WPILibC++ 2023.4.3
drake::math Namespace Reference

Functions

WPILIB_DLLEXPORT Eigen::MatrixXd DiscreteAlgebraicRiccatiEquation (const Eigen::Ref< const Eigen::MatrixXd > &A, const Eigen::Ref< const Eigen::MatrixXd > &B, const Eigen::Ref< const Eigen::MatrixXd > &Q, const Eigen::Ref< const Eigen::MatrixXd > &R)
 Computes the unique stabilizing solution X to the discrete-time algebraic Riccati equation: More...
 
WPILIB_DLLEXPORT Eigen::MatrixXd DiscreteAlgebraicRiccatiEquation (const Eigen::Ref< const Eigen::MatrixXd > &A, const Eigen::Ref< const Eigen::MatrixXd > &B, const Eigen::Ref< const Eigen::MatrixXd > &Q, const Eigen::Ref< const Eigen::MatrixXd > &R, const Eigen::Ref< const Eigen::MatrixXd > &N)
 Computes the unique stabilizing solution X to the discrete-time algebraic Riccati equation: More...
 

Function Documentation

◆ DiscreteAlgebraicRiccatiEquation() [1/2]

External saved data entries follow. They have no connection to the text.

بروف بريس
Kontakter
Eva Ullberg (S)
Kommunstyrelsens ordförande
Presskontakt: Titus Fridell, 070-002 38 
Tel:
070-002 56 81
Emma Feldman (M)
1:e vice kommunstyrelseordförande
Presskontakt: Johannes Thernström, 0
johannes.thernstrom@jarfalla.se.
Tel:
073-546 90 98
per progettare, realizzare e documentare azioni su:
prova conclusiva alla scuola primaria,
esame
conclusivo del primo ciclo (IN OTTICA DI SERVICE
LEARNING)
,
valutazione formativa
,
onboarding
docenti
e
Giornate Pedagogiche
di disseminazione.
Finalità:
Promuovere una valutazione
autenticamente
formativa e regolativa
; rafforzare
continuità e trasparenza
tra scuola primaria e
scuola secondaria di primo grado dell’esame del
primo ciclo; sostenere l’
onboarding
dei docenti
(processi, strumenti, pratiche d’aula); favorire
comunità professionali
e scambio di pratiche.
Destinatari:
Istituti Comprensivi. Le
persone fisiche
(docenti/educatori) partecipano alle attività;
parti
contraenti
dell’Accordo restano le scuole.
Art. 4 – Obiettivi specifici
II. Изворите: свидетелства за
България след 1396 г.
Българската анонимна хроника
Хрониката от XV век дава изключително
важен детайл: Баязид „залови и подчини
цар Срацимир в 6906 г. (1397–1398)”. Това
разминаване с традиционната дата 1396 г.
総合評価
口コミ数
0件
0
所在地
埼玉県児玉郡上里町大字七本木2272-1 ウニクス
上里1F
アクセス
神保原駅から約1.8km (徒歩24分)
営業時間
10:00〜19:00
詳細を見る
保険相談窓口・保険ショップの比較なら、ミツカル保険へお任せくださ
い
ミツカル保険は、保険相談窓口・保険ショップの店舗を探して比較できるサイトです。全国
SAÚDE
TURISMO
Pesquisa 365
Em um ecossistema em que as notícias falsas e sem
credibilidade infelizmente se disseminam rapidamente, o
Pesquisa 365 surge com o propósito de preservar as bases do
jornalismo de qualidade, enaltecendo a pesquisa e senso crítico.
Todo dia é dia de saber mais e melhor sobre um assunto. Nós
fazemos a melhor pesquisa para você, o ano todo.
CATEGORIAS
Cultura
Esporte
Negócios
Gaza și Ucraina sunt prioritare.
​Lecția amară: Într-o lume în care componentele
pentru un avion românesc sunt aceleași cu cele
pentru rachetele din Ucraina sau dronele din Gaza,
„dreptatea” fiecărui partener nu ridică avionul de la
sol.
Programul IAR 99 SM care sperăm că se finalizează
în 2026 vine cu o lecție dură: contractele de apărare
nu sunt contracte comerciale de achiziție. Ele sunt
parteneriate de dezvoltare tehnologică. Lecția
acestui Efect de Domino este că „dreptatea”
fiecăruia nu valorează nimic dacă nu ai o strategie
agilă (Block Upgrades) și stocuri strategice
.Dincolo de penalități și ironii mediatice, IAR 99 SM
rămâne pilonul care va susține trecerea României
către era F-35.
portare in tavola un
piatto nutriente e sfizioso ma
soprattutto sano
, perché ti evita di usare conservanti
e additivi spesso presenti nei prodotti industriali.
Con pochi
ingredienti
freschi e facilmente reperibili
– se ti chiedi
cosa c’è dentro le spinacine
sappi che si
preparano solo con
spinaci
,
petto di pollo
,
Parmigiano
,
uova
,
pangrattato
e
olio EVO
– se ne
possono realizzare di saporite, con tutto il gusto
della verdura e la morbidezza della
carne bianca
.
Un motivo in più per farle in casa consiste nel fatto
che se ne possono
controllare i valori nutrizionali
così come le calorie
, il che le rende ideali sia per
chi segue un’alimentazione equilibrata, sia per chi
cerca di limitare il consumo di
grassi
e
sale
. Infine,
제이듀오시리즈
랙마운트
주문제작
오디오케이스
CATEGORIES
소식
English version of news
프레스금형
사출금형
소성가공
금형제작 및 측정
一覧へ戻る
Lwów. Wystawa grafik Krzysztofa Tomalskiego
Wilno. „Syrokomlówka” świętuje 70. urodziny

WPILIB_DLLEXPORT Eigen::MatrixXd drake::math::DiscreteAlgebraicRiccatiEquation ( const Eigen::Ref< const Eigen::MatrixXd > &  A,
const Eigen::Ref< const Eigen::MatrixXd > &  B,
const Eigen::Ref< const Eigen::MatrixXd > &  Q,
const Eigen::Ref< const Eigen::MatrixXd > &  R 
)

Computes the unique stabilizing solution X to the discrete-time algebraic Riccati equation:

AᵀXA − X − AᵀXB(BᵀXB + R)⁻¹BᵀXA + Q = 0

Exceptions
std::exceptionif Q is not positive semi-definite.
std::exceptionif R is not positive definite.

Based on the Schur Vector approach outlined in this paper: "On the Numerical Solution of the Discrete-Time Algebraic Riccati Equation" by Thrasyvoulos Pappas, Alan J. Laub, and Nils R. Sandell

◆ DiscreteAlgebraicRiccatiEquation() [2/2]

WPILIB_DLLEXPORT Eigen::MatrixXd drake::math::DiscreteAlgebraicRiccatiEquation ( const Eigen::Ref< const Eigen::MatrixXd > &  A,
const Eigen::Ref< const Eigen::MatrixXd > &  B,
const Eigen::Ref< const Eigen::MatrixXd > &  Q,
const Eigen::Ref< const Eigen::MatrixXd > &  R,
const Eigen::Ref< const Eigen::MatrixXd > &  N 
)

Computes the unique stabilizing solution X to the discrete-time algebraic Riccati equation:

AᵀXA − X − (AᵀXB + N)(BᵀXB + R)⁻¹(BᵀXA + Nᵀ) + Q = 0

This is equivalent to solving the original DARE:

A₂ᵀXA₂ − X − A₂ᵀXB(BᵀXB + R)⁻¹BᵀXA₂ + Q₂ = 0

where A₂ and Q₂ are a change of variables:

A₂ = A − BR⁻¹Nᵀ and Q₂ = Q − NR⁻¹Nᵀ

This overload of the DARE is useful for finding the control law uₖ that minimizes the following cost function subject to xₖ₊₁ = Axₖ + Buₖ.

    ∞ [xₖ]ᵀ[Q  N][xₖ]
J = Σ [uₖ] [Nᵀ R][uₖ] ΔT
   k=0

This is a more general form of the following. The linear-quadratic regulator is the feedback control law uₖ that minimizes the following cost function subject to xₖ₊₁ = Axₖ + Buₖ:

    ∞
J = Σ (xₖᵀQxₖ + uₖᵀRuₖ) ΔT
   k=0

This can be refactored as:

    ∞ [xₖ]ᵀ[Q 0][xₖ]
J = Σ [uₖ] [0 R][uₖ] ΔT
   k=0
Exceptions
std::runtime_errorif Q − NR⁻¹Nᵀ is not positive semi-definite.
std::runtime_errorif R is not positive definite.